(Items listed in a dataset)
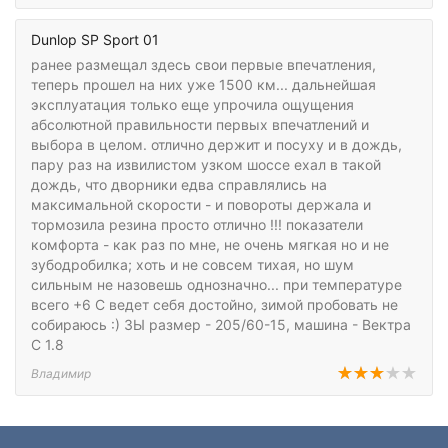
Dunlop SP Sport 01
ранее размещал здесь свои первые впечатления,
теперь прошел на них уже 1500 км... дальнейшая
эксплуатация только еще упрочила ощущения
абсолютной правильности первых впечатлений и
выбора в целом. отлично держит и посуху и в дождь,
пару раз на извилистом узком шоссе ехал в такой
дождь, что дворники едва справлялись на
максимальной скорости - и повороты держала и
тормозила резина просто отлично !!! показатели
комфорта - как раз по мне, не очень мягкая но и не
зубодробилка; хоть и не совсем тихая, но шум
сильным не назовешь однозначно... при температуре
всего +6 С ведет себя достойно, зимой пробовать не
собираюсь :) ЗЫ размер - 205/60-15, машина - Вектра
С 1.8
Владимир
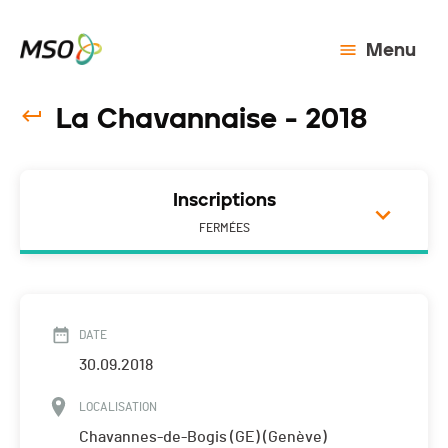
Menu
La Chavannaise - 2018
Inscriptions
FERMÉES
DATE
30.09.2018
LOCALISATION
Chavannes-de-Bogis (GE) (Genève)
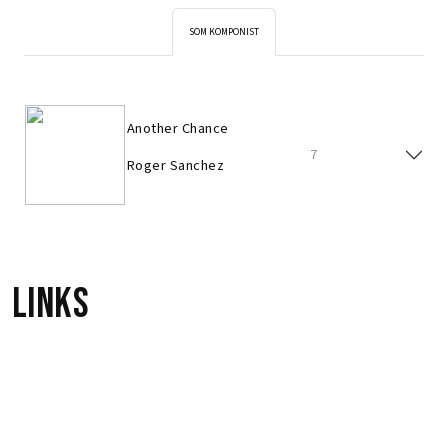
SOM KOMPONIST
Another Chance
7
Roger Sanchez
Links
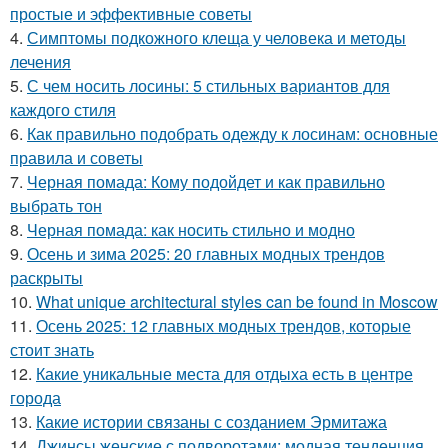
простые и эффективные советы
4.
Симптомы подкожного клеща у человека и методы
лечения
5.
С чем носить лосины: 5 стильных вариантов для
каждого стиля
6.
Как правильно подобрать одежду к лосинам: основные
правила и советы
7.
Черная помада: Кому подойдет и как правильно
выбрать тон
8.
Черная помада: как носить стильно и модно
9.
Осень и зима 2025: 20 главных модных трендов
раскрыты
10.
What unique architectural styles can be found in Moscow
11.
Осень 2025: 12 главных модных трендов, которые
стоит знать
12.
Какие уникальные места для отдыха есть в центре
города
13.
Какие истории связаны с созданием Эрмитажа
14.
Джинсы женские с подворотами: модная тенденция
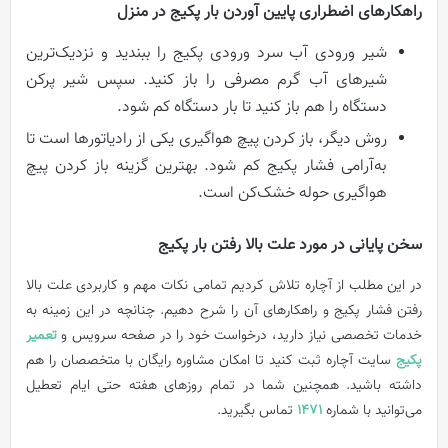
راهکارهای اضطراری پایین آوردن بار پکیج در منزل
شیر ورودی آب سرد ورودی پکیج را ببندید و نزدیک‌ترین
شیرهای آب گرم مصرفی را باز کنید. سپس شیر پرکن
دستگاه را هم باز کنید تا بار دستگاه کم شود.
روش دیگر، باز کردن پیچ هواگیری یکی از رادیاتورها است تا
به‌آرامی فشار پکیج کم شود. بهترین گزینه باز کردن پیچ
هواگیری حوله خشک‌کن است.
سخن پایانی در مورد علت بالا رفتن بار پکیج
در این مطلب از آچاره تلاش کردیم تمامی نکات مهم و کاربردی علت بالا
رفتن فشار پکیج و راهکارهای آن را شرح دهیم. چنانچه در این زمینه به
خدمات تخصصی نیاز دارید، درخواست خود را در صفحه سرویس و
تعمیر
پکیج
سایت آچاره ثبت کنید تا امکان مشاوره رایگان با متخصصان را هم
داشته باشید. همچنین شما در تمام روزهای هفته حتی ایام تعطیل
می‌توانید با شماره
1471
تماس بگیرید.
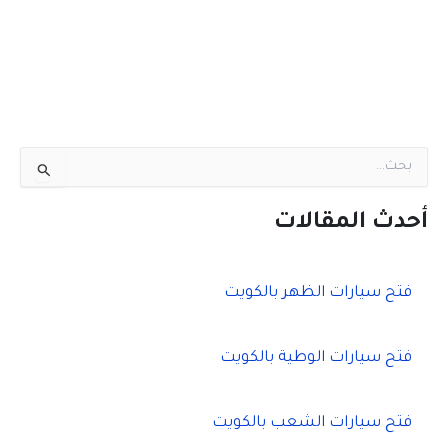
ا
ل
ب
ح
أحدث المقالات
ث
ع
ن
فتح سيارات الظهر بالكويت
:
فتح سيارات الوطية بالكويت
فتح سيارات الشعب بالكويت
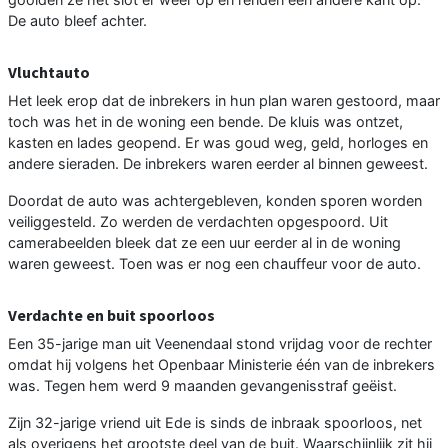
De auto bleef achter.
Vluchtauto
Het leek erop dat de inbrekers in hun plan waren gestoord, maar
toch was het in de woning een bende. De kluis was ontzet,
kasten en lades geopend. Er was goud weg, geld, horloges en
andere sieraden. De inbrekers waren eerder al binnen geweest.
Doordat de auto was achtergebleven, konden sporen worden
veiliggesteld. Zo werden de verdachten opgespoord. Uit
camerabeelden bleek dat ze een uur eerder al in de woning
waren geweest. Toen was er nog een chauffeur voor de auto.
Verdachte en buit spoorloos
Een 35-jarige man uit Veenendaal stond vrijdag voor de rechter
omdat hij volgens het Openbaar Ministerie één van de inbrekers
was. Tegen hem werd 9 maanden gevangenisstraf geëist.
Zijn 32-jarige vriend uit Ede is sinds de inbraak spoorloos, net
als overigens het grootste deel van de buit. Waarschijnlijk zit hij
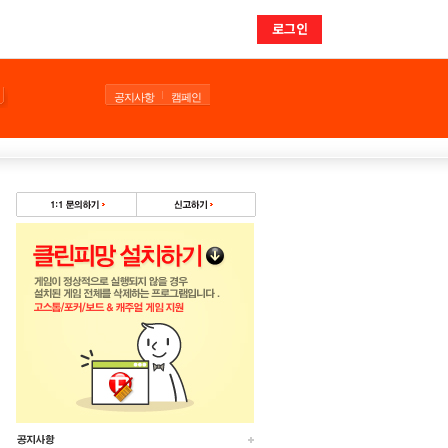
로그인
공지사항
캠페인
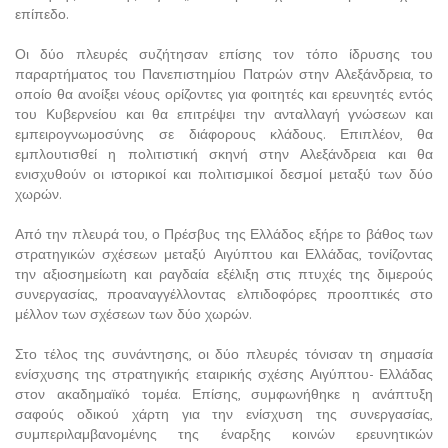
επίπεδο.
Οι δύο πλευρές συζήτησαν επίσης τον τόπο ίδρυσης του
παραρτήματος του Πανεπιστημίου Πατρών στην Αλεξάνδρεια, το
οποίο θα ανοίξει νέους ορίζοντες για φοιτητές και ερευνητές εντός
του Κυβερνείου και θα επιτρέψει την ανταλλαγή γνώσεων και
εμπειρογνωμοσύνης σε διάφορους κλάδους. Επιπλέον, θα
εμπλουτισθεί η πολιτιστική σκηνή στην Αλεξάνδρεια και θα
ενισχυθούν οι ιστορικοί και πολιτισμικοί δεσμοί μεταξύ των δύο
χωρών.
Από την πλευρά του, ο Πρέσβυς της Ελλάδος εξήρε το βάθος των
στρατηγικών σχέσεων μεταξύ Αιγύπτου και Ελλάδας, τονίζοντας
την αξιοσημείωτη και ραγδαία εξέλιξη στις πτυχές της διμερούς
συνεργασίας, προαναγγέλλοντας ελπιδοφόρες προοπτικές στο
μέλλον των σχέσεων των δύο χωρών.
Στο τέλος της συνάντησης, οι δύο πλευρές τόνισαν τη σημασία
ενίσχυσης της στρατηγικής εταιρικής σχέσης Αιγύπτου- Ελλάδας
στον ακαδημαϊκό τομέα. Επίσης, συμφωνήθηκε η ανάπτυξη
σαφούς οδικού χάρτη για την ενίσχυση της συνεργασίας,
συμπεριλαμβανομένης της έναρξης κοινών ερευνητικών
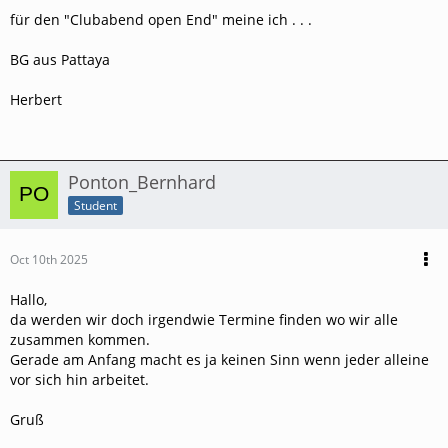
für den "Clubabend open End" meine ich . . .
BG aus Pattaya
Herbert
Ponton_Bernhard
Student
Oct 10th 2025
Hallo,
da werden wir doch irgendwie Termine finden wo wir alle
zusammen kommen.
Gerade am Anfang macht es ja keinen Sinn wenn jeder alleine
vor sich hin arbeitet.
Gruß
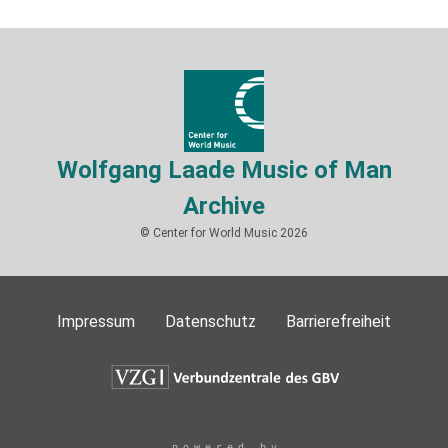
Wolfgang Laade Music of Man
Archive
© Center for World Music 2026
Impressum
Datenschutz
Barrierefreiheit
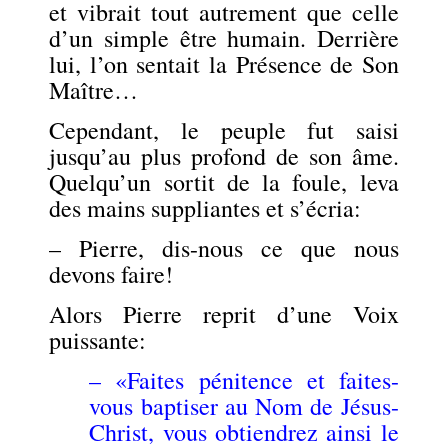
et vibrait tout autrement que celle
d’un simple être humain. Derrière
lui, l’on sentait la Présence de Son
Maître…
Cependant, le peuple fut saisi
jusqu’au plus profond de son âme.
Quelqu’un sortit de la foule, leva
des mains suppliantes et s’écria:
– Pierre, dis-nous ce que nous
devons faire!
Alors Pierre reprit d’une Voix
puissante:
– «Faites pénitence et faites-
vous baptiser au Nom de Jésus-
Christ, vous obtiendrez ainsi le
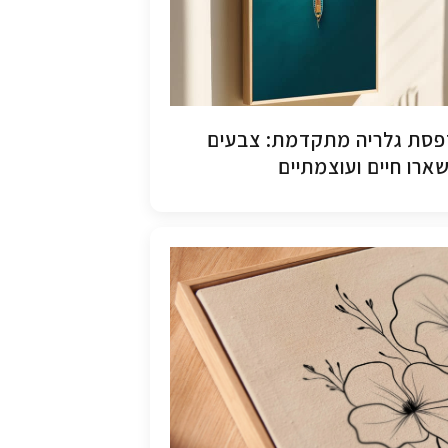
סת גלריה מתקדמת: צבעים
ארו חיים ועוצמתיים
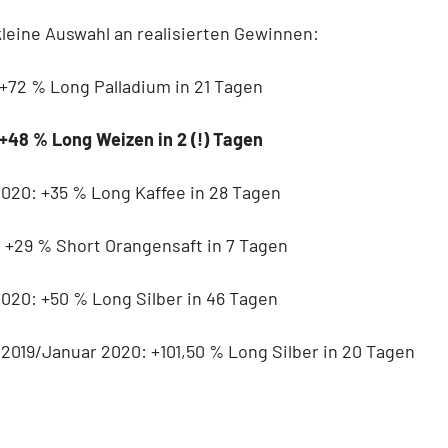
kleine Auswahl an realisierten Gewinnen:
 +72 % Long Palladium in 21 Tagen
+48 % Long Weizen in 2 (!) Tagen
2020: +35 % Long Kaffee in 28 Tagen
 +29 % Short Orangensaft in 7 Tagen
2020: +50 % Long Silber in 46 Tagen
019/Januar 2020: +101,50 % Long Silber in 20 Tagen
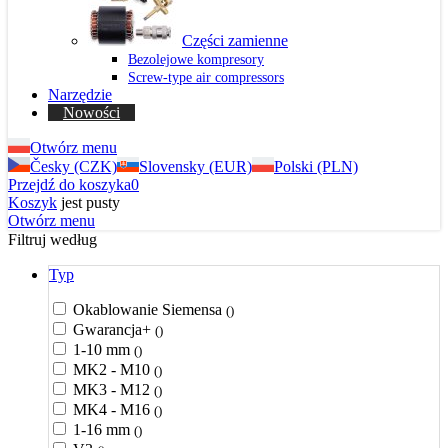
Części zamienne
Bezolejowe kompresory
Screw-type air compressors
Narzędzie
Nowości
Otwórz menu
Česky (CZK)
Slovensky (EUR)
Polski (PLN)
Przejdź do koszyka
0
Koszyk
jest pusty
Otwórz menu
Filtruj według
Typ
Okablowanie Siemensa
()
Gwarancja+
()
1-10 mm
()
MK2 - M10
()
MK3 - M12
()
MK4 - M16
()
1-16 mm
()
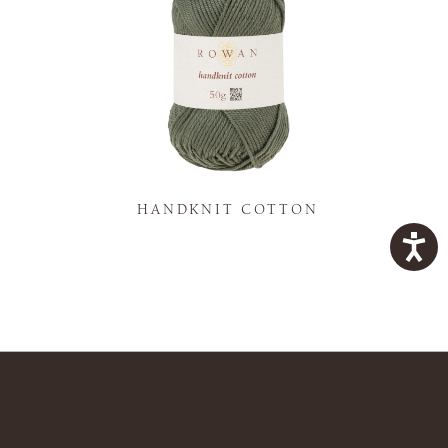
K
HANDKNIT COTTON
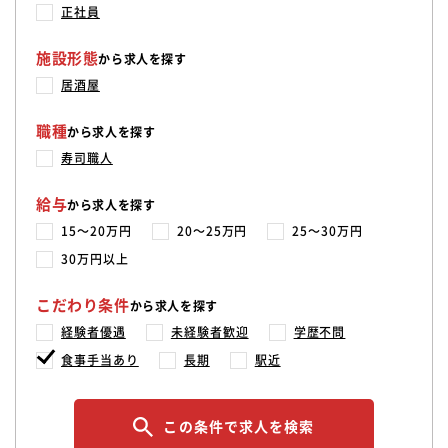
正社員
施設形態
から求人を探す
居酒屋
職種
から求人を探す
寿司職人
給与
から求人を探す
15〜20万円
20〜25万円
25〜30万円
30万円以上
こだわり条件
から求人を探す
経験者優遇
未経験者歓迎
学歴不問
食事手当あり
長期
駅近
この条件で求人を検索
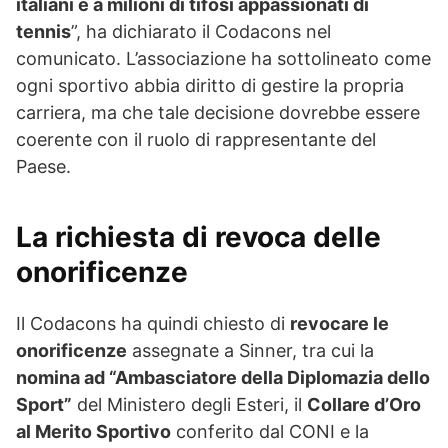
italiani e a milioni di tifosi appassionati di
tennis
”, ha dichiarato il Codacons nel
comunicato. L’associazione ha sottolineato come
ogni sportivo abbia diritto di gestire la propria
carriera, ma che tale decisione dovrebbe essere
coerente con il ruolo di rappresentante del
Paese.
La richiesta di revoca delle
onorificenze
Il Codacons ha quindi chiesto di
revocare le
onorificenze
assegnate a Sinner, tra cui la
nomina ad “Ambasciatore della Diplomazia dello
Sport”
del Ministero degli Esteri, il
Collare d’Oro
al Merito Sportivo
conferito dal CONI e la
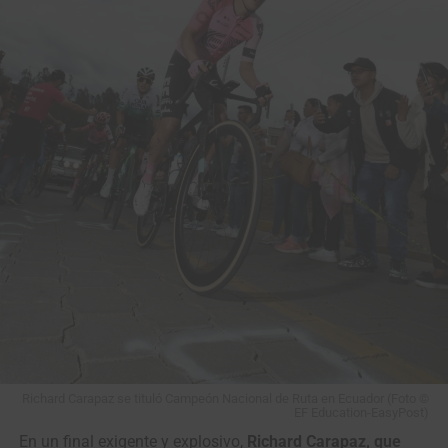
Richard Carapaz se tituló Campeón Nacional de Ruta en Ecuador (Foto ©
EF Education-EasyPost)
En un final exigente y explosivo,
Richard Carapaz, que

#### Problem details:
Filter the data for the string "spoorloos" and copy every line that has it.

#### Exercise answer:
Verdachte en buit spoorloos
Zijn 32-jarige vriend uit Ede is sinds de inbraak spoorloos, net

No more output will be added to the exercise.